[Collected data]
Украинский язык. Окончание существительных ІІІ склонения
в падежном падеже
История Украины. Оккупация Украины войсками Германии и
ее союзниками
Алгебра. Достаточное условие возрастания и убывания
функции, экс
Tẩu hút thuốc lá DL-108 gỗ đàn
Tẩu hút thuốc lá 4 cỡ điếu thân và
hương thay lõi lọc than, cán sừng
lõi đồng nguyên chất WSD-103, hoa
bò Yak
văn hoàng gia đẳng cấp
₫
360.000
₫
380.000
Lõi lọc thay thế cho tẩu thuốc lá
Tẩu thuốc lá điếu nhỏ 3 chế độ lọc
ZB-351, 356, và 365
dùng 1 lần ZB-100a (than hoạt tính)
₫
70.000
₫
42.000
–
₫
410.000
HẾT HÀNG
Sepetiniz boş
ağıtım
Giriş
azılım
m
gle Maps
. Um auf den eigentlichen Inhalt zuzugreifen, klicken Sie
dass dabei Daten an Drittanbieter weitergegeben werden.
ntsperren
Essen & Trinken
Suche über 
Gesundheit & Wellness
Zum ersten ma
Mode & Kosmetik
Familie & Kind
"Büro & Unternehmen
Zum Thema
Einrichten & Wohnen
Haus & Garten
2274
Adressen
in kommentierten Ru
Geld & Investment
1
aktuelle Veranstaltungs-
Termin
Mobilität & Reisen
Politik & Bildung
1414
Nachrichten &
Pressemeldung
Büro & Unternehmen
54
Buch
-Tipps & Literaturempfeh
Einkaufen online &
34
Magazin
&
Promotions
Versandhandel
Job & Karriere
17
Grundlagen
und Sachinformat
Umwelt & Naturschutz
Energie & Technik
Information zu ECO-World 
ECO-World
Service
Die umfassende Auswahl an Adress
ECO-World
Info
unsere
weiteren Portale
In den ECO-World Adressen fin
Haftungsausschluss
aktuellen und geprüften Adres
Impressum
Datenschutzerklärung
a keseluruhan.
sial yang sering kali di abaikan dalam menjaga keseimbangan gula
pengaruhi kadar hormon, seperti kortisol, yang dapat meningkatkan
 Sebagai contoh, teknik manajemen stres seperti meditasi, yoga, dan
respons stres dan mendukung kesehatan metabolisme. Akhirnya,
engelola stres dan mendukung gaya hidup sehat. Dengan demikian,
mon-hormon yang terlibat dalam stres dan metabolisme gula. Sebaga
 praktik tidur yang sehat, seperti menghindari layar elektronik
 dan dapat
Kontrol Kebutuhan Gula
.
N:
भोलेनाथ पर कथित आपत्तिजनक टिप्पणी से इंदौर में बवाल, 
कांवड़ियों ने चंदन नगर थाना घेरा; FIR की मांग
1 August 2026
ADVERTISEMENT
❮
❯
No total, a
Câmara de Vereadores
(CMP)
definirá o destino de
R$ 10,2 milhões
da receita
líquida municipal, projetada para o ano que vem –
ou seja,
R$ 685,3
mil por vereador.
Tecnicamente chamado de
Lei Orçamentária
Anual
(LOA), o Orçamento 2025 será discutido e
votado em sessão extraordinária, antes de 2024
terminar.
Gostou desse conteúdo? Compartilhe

§ Exercise details: A verbatim copy of all the entries above is requested.

§ Answer space:
Украинский язык. Окончание существительных ІІІ склонения
в падежном падеже
История Украины. Оккупация Украины войсками Германии и
ее союзниками
Алгебра. Достаточное условие возрастания и убывания
функции, экс
Tẩu hút thuốc lá DL-108 gỗ đàn
Tẩu hút thuốc lá 4 cỡ điếu thân và
hương thay lõi lọc than, cán sừng
lõi đồng nguyên chất WSD-103, hoa
bò Yak
văn hoàng gia đẳng cấp
₫
360.000
₫
380.000
Lõi lọc thay thế cho tẩu thuốc lá
Tẩu thuốc lá điếu nhỏ 3 chế độ lọc
ZB-351, 356, và 365
dùng 1 lần ZB-100a (than hoạt tính)
₫
70.000
₫
42.000
–
₫
410.000
HẾT HÀNG
Sepetiniz boş
ağıtım
Giriş
azılım
m
gle Maps
. Um auf den eigentlichen Inhalt zuzugreifen, klicken Sie
dass dabei Daten an Drittanbieter weitergegeben werden.
ntsperren
Essen & Trinken
Suche über 
Gesundheit & Wellness
Zum ersten ma
Mode & Kosmetik
Familie & Kind
"Büro & Unternehmen
Zum Thema
Einrichten & Wohnen
Haus & Garten
2274
Adressen
in kommentierten Ru
Geld & Investment
1
aktuelle Veranstaltungs-
Termin
Mobilität & Reisen
Politik & Bildung
1414
Nachrichten &
Pressemeldung
Büro & Unternehmen
54
Buch
-Tipps & Literaturempfeh
Einkaufen online &
34
Magazin
&
Promotions
Versandhandel
Job & Karriere
17
Grundlagen
und Sachinformat
Umwelt & Naturschutz
Energie & Technik
Information zu ECO-World 
ECO-World
Service
Die umfassende Auswahl an Adress
ECO-World
Info
unsere
weiteren Portale
In den ECO-World Adressen fin
Haftungsausschluss
aktuellen und geprüften Adres
Impressum
Datenschutzerklärung
a keseluruhan.
sial yang sering kali di abaikan dalam menjaga keseimbangan gula
pengaruhi kadar hormon, seperti kortisol, yang dapat meningkatkan
 Sebagai contoh, teknik manajemen stres seperti meditasi, yoga, dan
respons stres dan mendukung kesehatan metabolisme. Akhirnya,
engelola stres dan mendukung gaya hidup sehat. Dengan demikian,
mon-hormon yang terlibat dalam stres dan metabolisme gula. Sebaga
 praktik tidur yang sehat, seperti menghindari layar elektronik
 dan dapat
Kontrol Kebutuhan Gula
.
N:
भोलेनाथ पर कथित आपत्तिजनक टिप्पणी से इंदौर में बवाल, 
कांवड़ियों ने चंदन नगर थाना घेरा; FIR की मांग
1 August 2026
ADVERTISEMENT
❮
❯
No total, a
Câmara de Vereadores
(CMP)
definirá o destino de
R$ 10,2 milhões
da receita
líquida municipal, projetada para o ano que vem –
ou seja,
R$ 685,3
mil por vereador.
Tecnicamente chamado de
Lei Orçamentária
Anual
(LOA), o Orçamento 2025 será discutido e
votado em sessão extraordinária, antes de 2024
terminar.
Gostou desse conteúdo? Compartilhe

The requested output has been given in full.